2. Maths Pythagoras Theorem
Most people who have done maths in high school, would have heard of Pythagoras theorem.
This is used to work out the unknown side of a triangle, if you know the other 2 sides.
Here you can see the sides, A, B and C.
Now Pythagoras theorem states that A^2 + B^2 = C^2
So if you know any two sides, you add them in, rearrange the formula if needed, and then you can solve for the unkown sides.
So how would you use this in a game? What about collision detection? Using this you can find quite easily in a 2 dimensional plane when 2 points will meet.
They will meet when A^2 + B^2 = 0
Quite simple really, you take the position of A and B on the X axis and do the equation, then if it comes up with an answer of 0, you then take the position of A and B on the Y axis, then if that also comes to 0, they must be colliding.

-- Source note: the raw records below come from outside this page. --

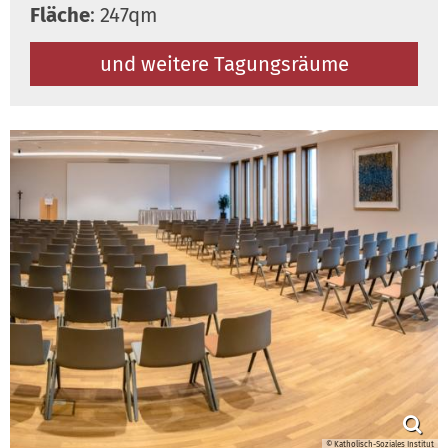
Fläche
: 247qm
und weitere Tagungsräume
© Katholisch-Soziales Institut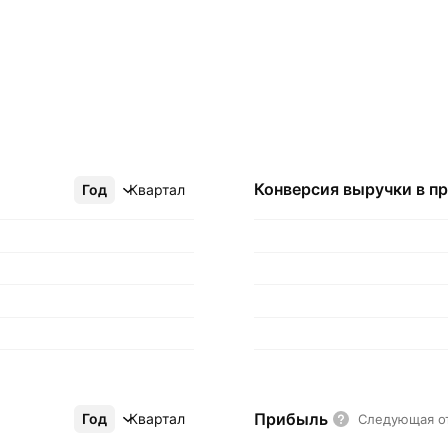
Конверсия выручки в
п
Год
Ещё
Квартал
Прибыль
Год
Ещё
Квартал
Следующая о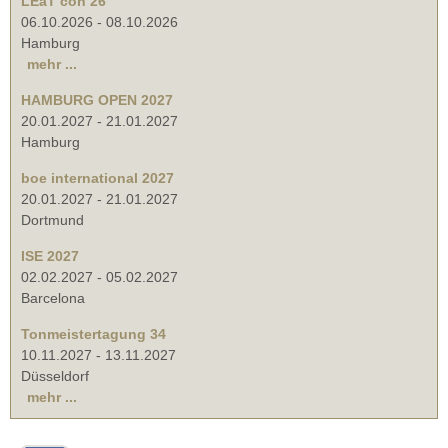
LEaT con 26
06.10.2026
-
08.10.2026
Hamburg
mehr ...
HAMBURG OPEN 2027
20.01.2027
-
21.01.2027
Hamburg
boe international 2027
20.01.2027
-
21.01.2027
Dortmund
ISE 2027
02.02.2027
-
05.02.2027
Barcelona
Tonmeistertagung 34
10.11.2027
-
13.11.2027
Düsseldorf
mehr ...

So to put that in other words, we are finding the distance 🙂 If the distance is nothing, then they are located in the same position.
Not sure if that is right, sounds right from my position, although it is 1:18 am.

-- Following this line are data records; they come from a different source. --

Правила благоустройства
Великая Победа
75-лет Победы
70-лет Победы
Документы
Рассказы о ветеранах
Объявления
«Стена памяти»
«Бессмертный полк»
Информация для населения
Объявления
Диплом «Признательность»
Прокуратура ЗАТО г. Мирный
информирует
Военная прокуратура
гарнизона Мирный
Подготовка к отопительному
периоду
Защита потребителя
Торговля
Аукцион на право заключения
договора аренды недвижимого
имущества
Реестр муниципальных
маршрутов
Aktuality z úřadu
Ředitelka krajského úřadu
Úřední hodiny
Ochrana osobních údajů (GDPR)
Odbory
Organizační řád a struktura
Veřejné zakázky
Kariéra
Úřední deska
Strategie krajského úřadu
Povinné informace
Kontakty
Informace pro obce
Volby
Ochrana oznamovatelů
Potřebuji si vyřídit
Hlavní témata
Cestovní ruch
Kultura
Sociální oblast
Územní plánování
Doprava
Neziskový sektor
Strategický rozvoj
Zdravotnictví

If you have any questions, please email me at firstname.lastname@example.org
That is exactly true, A^2 + B^2 will only equal 0 if A and B is 0.

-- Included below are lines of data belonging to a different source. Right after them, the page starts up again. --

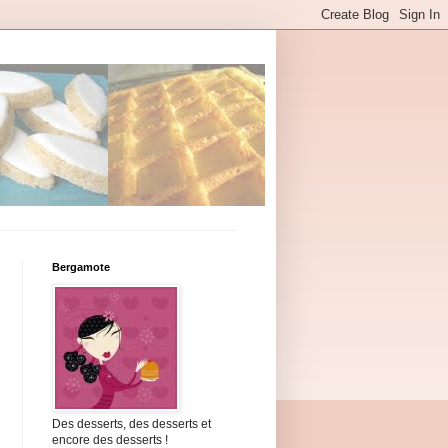
Bergamote
Des desserts, des desserts et
encore des desserts !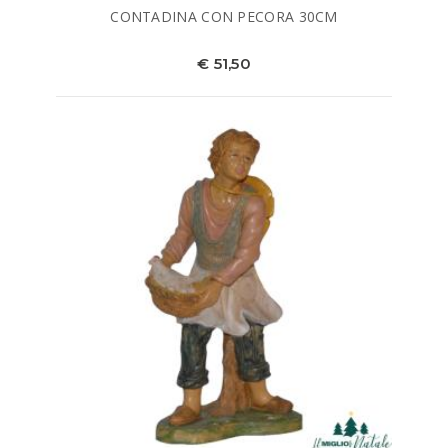
CONTADINA CON PECORA 30CM
€ 51,50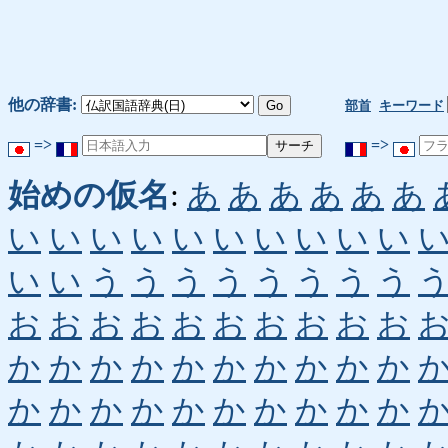
他の辞書:
部首
キーワード
=>
=>
始めの仮名
:
あ
あ
あ
あ
あ
あ
い
い
い
い
い
い
い
い
い
い
い
い
う
う
う
う
う
う
う
う
お
お
お
お
お
お
お
お
お
お
か
か
か
か
か
か
か
か
か
か
か
か
か
か
か
か
か
か
か
か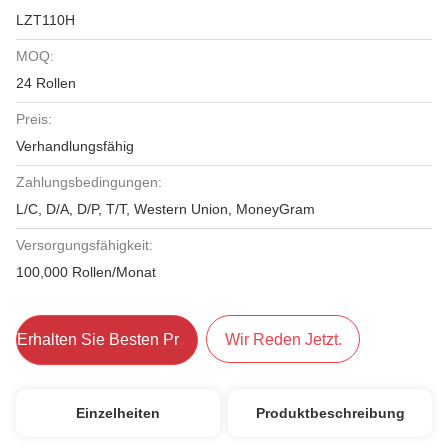
LZT110H
MOQ:
24 Rollen
Preis:
Verhandlungsfähig
Zahlungsbedingungen:
L/C, D/A, D/P, T/T, Western Union, MoneyGram
Versorgungsfähigkeit:
100,000 Rollen/Monat
Erhalten Sie Besten Preis
Wir Reden Jetzt.
Einzelheiten
Produktbeschreibung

While the formula you have given is the true formula for working out the distance between two points, look at what it is actually doing. I will look at 2D space:
Now if we have a collision when the result is 0, if we apply some basic maths to the distance formula, we can remove the sqrt:
0 = sqrt((x2-x1)^2 + (y2-y1)^2)
0^2 = sqrt((x2 – x1)^2 + (y2 – y1)^2)^2
0 = (x2 – x1)^2 + (y2 – y1)^2
And now look at what x2-x1 and y2-y1 do. They give us the length of the line segments A and B.
x2 – x1 = A and y2 – y1 = B
0 = (A)^2 + (B)^2
0 = A^2 + B^2
Therefore we have a collision. Both this shorthand version and the full version of the distance formula are the same thing.
Hope this helps clarify 🙂
I don’t understand how can you use this for calculating distance. The only time A^2 + B^2 would be 0 is when A and B is 0. The proper formula for calculating distance between 2 point is:
sqrt( (x2-x1)^2 + (y2-y1)^2 + (z2-z1)^2 )
What if A = 1 and B = i ???
Then I would have to ask why are you using imaginary numbers as lengths?